# Source information:

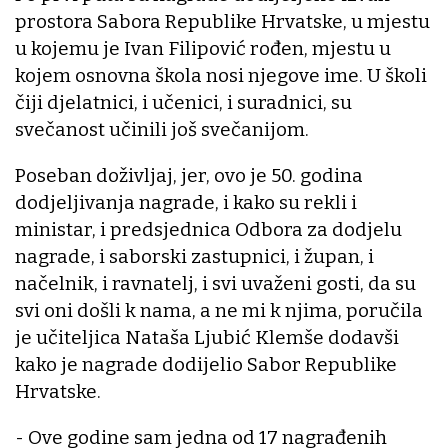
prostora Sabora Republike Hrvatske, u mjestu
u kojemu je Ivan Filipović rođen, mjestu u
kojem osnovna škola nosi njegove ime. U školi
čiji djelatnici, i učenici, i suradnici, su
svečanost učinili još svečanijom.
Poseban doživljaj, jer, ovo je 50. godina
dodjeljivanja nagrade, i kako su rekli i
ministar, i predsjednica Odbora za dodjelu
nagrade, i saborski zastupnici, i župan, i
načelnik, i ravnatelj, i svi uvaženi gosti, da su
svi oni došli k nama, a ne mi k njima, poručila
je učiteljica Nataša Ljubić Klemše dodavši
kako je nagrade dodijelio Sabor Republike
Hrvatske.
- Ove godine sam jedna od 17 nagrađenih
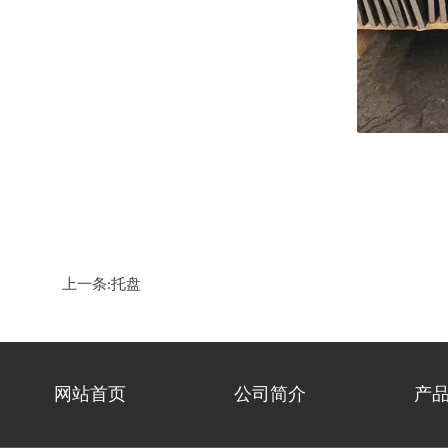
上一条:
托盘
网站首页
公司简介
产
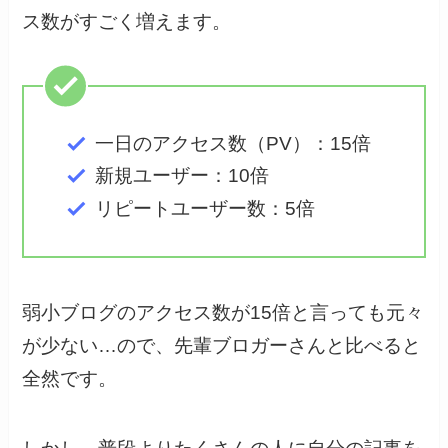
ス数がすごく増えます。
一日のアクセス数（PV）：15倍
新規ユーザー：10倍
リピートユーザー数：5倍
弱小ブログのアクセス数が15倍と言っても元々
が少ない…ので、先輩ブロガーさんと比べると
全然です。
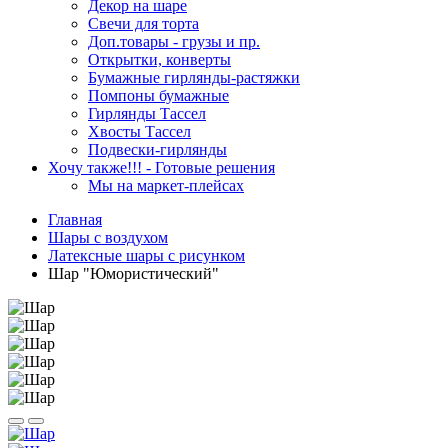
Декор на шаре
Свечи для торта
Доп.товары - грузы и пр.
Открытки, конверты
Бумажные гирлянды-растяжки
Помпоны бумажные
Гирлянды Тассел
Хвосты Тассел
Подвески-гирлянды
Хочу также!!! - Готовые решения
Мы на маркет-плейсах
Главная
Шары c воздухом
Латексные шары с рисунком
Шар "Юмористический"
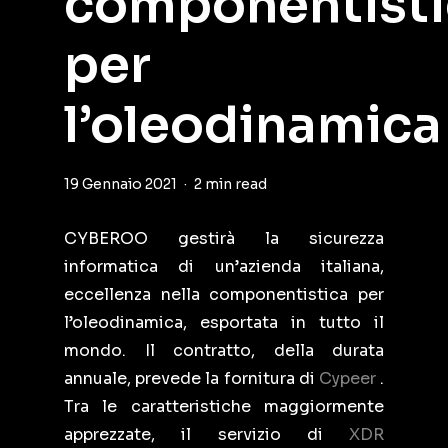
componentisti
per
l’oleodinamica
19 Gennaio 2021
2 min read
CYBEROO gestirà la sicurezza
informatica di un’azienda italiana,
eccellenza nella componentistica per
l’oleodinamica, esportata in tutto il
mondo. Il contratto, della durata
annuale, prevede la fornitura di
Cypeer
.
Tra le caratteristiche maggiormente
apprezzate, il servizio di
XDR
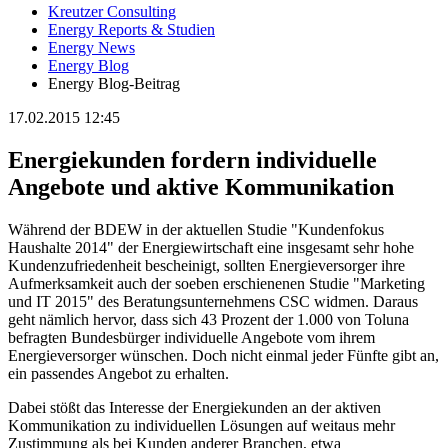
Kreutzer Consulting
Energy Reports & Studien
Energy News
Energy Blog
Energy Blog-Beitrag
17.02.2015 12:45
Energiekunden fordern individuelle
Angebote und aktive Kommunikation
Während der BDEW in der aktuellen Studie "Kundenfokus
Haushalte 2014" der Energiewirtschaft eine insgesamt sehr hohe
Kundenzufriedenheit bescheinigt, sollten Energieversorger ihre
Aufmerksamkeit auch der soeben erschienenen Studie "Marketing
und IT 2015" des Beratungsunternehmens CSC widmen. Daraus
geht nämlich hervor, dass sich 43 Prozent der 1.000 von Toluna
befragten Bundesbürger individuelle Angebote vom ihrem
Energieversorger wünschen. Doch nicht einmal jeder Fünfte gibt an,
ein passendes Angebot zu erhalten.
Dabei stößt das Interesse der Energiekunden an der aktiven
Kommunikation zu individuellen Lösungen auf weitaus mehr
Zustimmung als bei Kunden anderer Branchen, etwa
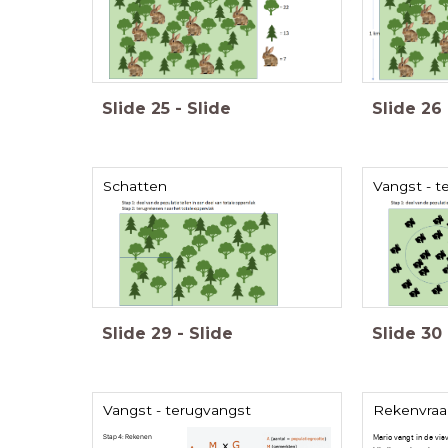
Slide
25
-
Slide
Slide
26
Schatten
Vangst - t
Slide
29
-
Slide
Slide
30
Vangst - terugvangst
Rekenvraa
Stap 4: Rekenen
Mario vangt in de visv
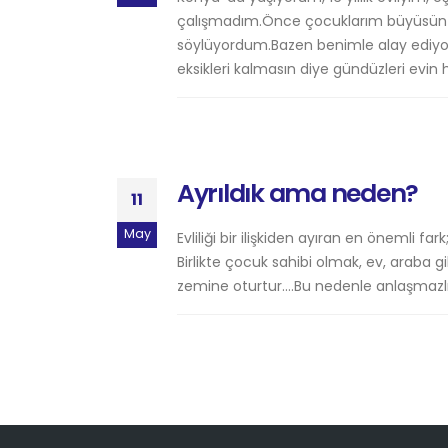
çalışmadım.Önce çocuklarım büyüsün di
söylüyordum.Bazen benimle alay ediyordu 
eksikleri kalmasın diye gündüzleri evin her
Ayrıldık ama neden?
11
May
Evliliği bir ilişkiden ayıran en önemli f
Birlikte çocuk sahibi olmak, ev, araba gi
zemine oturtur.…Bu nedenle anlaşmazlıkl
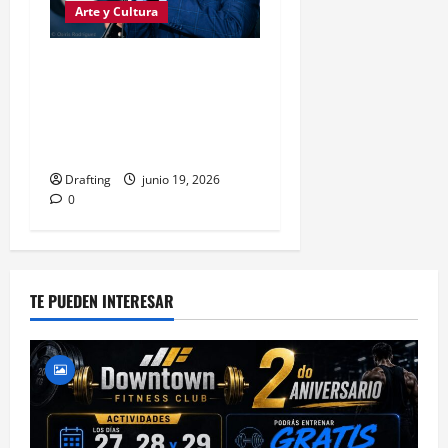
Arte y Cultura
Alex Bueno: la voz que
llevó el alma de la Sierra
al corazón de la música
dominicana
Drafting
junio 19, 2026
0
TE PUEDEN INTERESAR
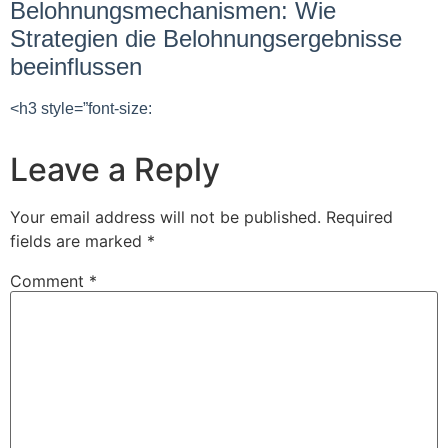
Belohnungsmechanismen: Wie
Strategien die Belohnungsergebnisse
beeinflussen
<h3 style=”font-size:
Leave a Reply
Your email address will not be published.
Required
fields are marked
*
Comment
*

...

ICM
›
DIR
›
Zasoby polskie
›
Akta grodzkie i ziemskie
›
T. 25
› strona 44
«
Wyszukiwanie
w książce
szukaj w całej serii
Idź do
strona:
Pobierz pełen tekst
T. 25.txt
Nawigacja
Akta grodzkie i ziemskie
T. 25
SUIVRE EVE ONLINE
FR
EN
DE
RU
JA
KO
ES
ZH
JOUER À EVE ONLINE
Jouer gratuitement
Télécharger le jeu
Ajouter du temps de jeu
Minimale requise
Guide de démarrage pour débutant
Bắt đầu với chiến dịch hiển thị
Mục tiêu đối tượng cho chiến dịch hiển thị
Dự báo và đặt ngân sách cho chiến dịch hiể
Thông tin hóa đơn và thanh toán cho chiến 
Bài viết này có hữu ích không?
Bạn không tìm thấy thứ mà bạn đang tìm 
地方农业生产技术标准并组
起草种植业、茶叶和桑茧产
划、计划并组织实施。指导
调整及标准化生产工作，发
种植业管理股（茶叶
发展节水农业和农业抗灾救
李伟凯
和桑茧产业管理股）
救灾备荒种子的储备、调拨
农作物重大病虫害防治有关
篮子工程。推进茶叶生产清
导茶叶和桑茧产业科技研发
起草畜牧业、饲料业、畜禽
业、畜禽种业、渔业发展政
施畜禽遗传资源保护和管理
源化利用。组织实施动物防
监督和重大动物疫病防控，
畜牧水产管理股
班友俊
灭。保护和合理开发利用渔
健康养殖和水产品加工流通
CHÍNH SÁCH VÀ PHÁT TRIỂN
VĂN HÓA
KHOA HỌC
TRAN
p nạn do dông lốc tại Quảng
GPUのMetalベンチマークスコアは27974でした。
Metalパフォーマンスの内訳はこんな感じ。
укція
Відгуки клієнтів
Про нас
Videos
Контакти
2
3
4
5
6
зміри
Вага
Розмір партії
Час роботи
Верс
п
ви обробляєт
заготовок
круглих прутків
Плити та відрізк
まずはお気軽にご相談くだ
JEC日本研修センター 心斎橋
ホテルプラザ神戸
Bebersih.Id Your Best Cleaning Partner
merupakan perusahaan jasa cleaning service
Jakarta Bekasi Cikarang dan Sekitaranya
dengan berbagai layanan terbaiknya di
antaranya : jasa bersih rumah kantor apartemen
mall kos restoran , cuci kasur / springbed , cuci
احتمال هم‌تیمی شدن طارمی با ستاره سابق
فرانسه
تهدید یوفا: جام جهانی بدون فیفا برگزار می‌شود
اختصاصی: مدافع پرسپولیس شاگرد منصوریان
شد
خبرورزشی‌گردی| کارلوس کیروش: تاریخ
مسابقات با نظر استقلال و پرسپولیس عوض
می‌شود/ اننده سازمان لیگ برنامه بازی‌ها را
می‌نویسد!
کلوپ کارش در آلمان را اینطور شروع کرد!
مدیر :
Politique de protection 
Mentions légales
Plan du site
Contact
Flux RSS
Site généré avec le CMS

==

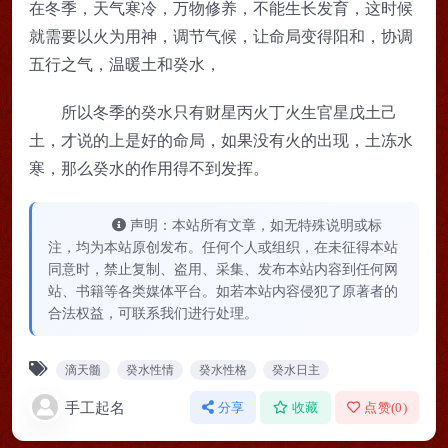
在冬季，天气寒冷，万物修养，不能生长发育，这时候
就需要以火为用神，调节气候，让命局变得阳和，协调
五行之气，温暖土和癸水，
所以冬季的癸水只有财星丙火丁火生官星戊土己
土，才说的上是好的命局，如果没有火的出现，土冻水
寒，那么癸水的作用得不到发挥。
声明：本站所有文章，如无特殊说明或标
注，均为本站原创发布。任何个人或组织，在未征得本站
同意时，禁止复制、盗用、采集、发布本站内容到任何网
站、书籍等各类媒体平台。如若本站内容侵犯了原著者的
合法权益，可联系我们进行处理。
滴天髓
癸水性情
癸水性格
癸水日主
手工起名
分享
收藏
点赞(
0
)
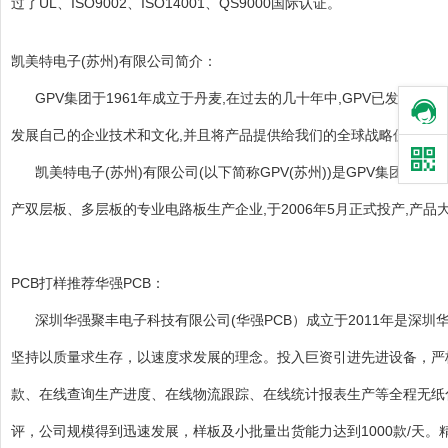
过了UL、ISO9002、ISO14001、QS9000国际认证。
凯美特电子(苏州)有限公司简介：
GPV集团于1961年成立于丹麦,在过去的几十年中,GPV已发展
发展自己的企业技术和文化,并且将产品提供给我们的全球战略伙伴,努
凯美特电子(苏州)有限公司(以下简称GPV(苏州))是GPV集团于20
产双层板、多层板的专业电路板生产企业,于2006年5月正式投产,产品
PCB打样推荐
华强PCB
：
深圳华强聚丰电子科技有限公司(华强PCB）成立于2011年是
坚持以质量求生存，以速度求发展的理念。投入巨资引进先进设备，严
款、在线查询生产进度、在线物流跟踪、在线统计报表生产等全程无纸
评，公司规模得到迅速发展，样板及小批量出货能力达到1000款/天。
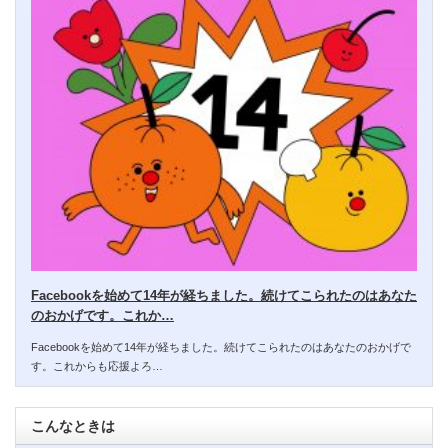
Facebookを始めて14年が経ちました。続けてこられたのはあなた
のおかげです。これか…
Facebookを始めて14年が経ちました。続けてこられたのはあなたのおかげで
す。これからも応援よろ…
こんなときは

# Prompt:
Look above for the line containing "Dabei stößt das", then write out every line from there down to the line containing "çalışmadım.Önce çocuklarım büyüsün di", that line included, with no pictures.

# Solved exercise:
Dabei stößt das Interesse der Energiekunden an der aktiven
Kommunikation zu individuellen Lösungen auf weitaus mehr
Zustimmung als bei Kunden anderer Branchen, etwa
Slide
25
-
Slide
Slide
26
Schatten
Vangst - t
Slide
29
-
Slide
Slide
30
Vangst - terugvangst
Rekenvraa
Stap 4: Rekenen
Mario vangt in de visv
çalışmadım.Önce çocuklarım büyüsün di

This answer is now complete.